━━ Recorded data
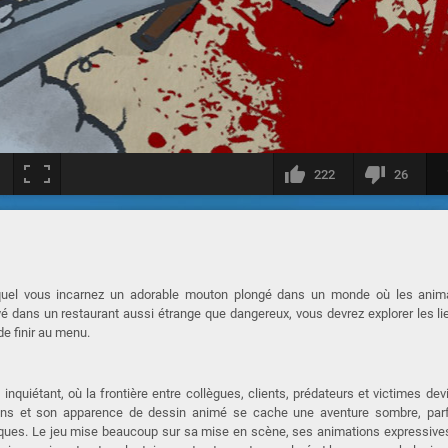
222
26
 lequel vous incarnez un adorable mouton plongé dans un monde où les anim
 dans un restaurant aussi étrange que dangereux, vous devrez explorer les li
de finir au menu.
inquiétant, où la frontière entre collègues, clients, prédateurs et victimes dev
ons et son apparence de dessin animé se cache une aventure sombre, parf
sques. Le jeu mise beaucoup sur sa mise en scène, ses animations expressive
━━━━
━━ Recorded data
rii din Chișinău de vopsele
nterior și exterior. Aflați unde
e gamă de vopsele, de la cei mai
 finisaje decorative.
━━━━
━━ Recorded data
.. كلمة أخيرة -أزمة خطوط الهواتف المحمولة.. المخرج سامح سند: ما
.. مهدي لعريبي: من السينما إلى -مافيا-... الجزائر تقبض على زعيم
━━━━
Task to carry out
In the listing above, find the line containing "de finir au menu." and the line containing "sques. Le jeu", then repeat those two lines and everything between them exactly.

Solved exercise
de finir au menu.
inquiétant, où la frontière entre collègues, clients, prédateurs et victimes dev
ons et son apparence de dessin animé se cache une aventure sombre, parf
sques. Le jeu mise beaucoup sur sa mise en scène, ses animations expressive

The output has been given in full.